Leave out the pictures and restate the rest of the data exactly.

━━━━━━━━━━━━━━━━━━━━

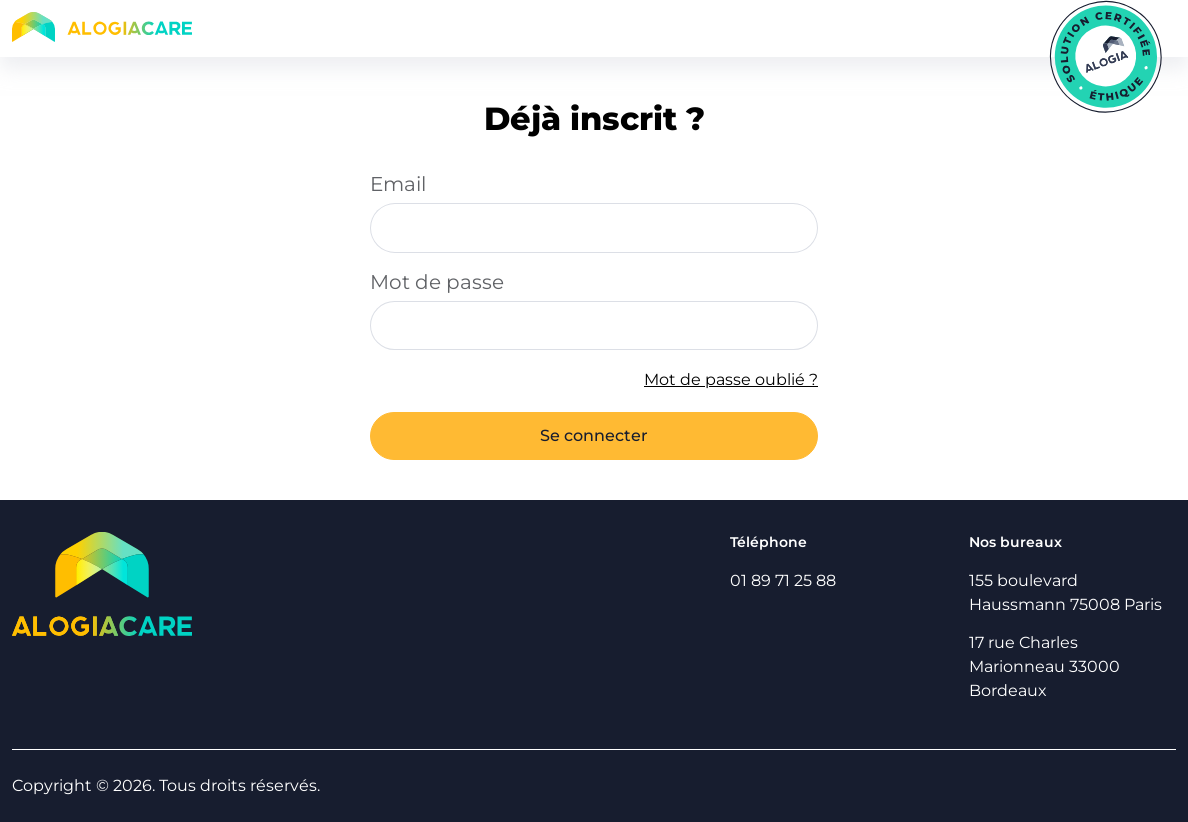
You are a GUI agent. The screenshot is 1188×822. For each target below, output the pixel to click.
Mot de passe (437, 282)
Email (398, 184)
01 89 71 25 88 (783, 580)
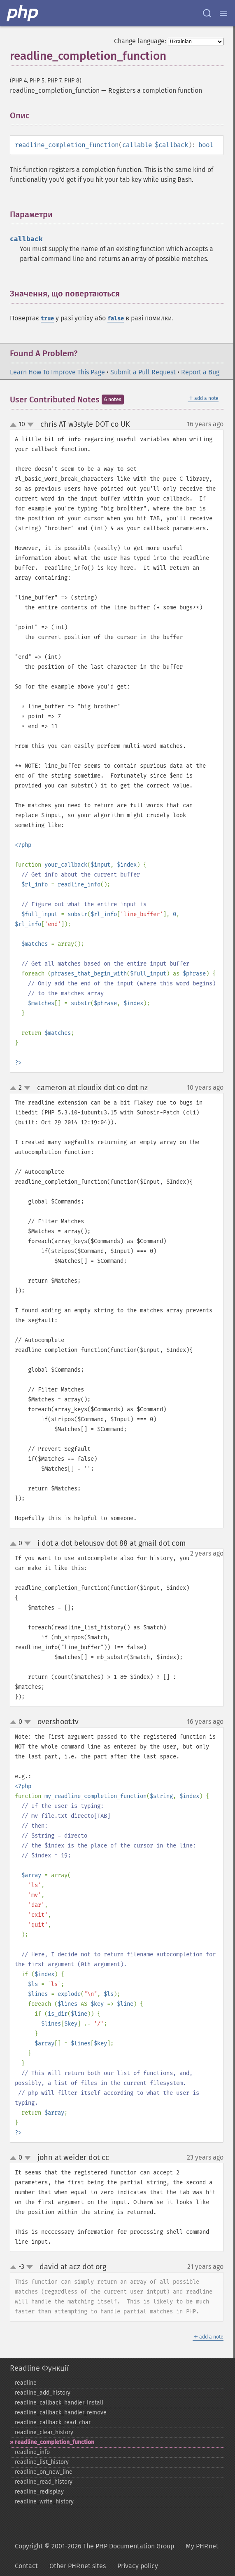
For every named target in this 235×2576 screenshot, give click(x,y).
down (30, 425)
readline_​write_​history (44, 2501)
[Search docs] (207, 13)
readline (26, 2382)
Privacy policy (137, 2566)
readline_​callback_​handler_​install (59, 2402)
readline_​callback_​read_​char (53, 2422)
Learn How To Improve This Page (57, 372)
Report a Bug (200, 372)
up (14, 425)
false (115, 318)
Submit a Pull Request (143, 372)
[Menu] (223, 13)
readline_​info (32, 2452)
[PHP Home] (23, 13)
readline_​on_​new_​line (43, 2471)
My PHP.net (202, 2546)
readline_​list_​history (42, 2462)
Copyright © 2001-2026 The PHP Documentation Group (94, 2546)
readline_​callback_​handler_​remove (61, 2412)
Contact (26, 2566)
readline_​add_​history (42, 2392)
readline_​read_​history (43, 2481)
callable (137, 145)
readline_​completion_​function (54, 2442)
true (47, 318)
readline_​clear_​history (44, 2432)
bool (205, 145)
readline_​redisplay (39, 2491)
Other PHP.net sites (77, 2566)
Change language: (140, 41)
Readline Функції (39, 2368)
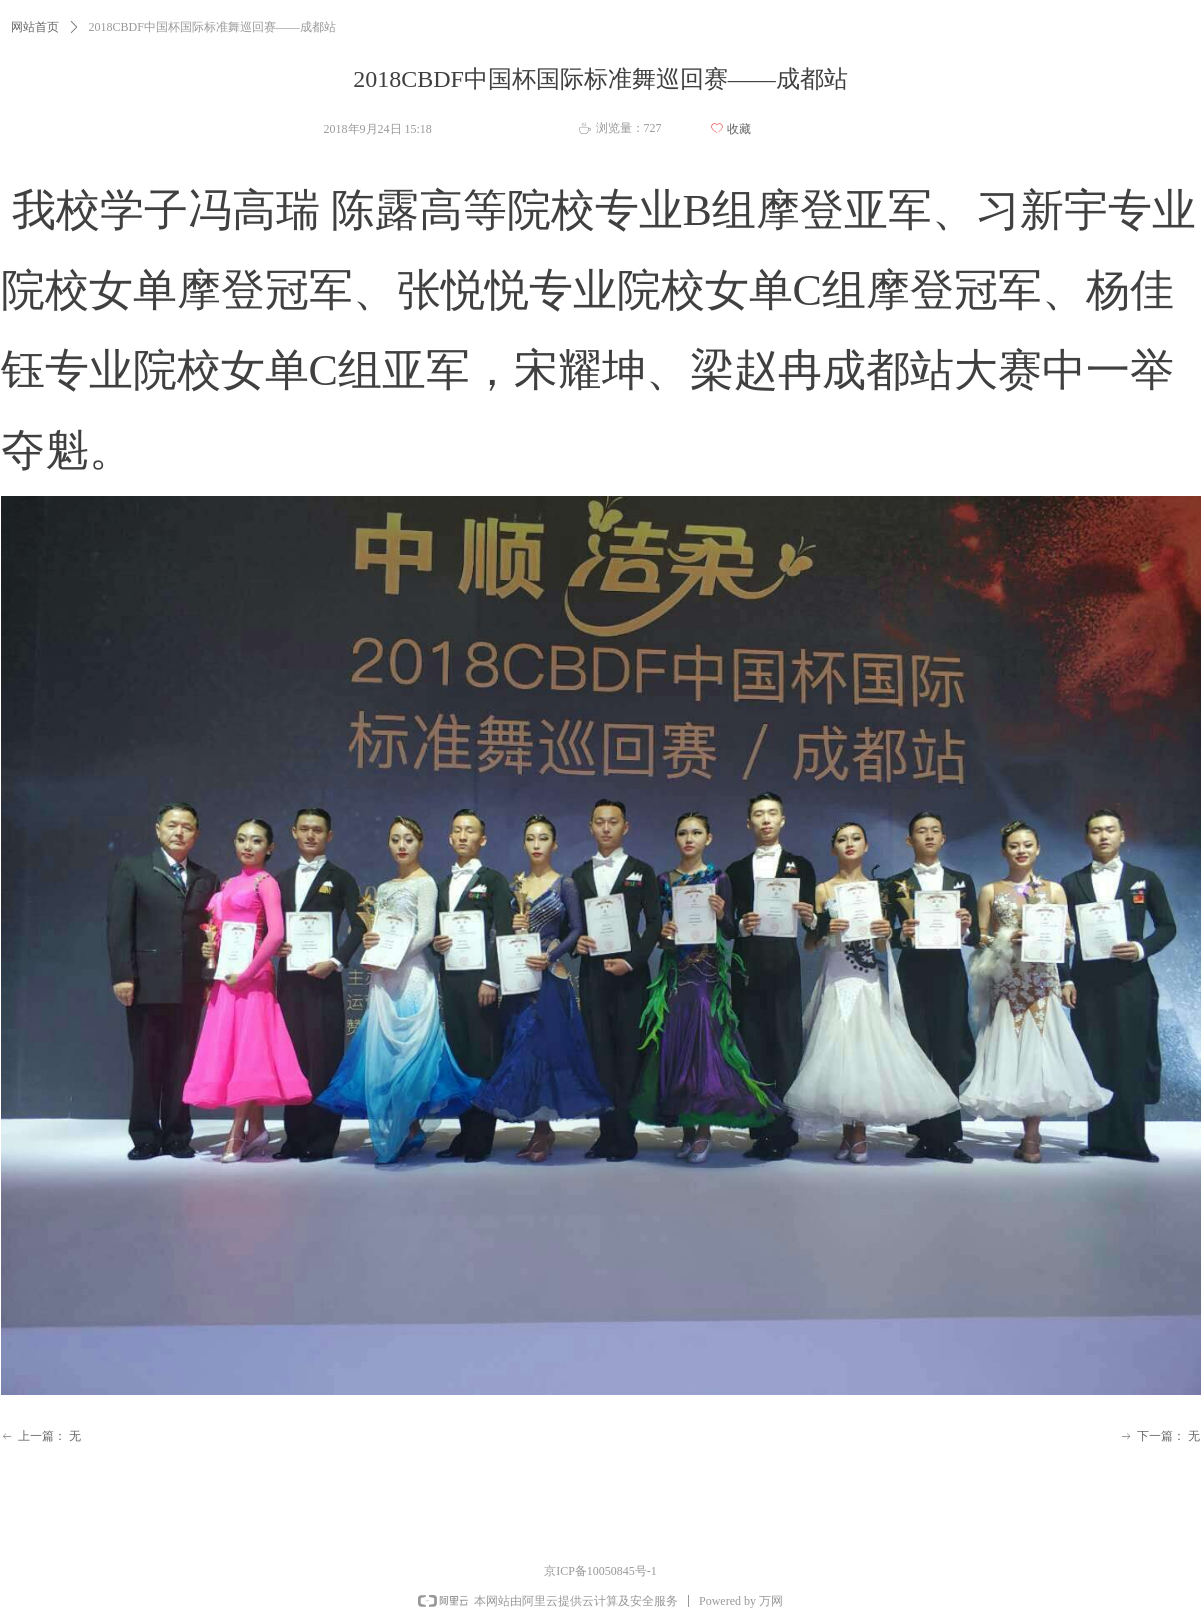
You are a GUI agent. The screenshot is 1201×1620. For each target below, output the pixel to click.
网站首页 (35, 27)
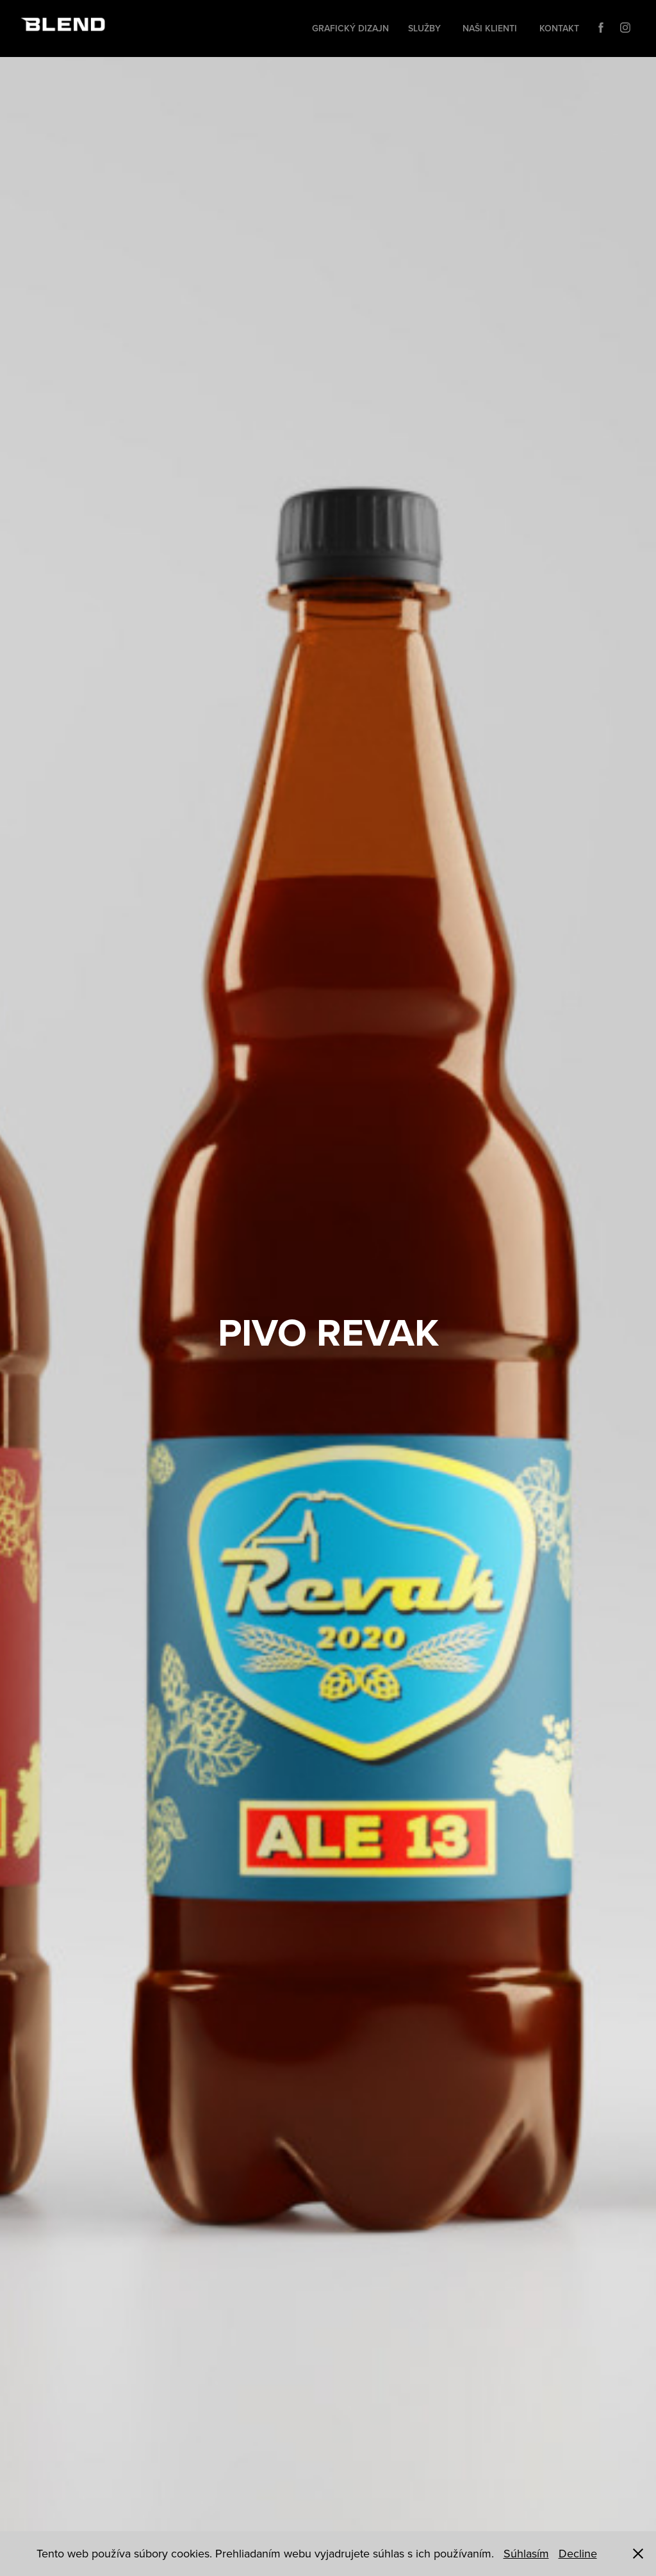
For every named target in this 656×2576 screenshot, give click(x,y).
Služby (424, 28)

━━━━━━━━━━━━━━━━━━━━

> **Response**:
You are a GUI agent. The screenshot is 1188×822. For each target below, output the pixel to click.
Mot de passe (437, 282)
Email (398, 184)
01 89 71 25 88 (783, 580)
For every named target in this 235×2576 screenshot, give click(x,y).
down (30, 425)
readline_​write_​history (44, 2501)
[Search docs] (207, 13)
readline (26, 2382)
Privacy policy (137, 2566)
readline_​callback_​handler_​install (59, 2402)
readline_​callback_​read_​char (53, 2422)
Learn How To Improve This Page (57, 372)
Report a Bug (200, 372)
up (14, 425)
false (115, 318)
Submit a Pull Request (143, 372)
[Menu] (223, 13)
readline_​info (32, 2452)
[PHP Home] (23, 13)
readline_​on_​new_​line (43, 2471)
My PHP.net (202, 2546)
readline_​list_​history (42, 2462)
Copyright © 2001-2026 The PHP Documentation Group (94, 2546)
readline_​callback_​handler_​remove (61, 2412)
Contact (26, 2566)
readline_​add_​history (42, 2392)
readline_​read_​history (43, 2481)
callable (137, 145)
readline_​completion_​function (54, 2442)
true (47, 318)
readline_​clear_​history (44, 2432)
bool (205, 145)
readline_​redisplay (39, 2491)
Other PHP.net sites (77, 2566)
Change language: (140, 41)
Readline Функції (39, 2368)
You are a GUI agent. The screenshot is 1201×1620. For each target below, output the pixel to click.
网站首页 (35, 27)
For every named target in this 656×2576 screenshot, give click(x,y).
Služby (424, 28)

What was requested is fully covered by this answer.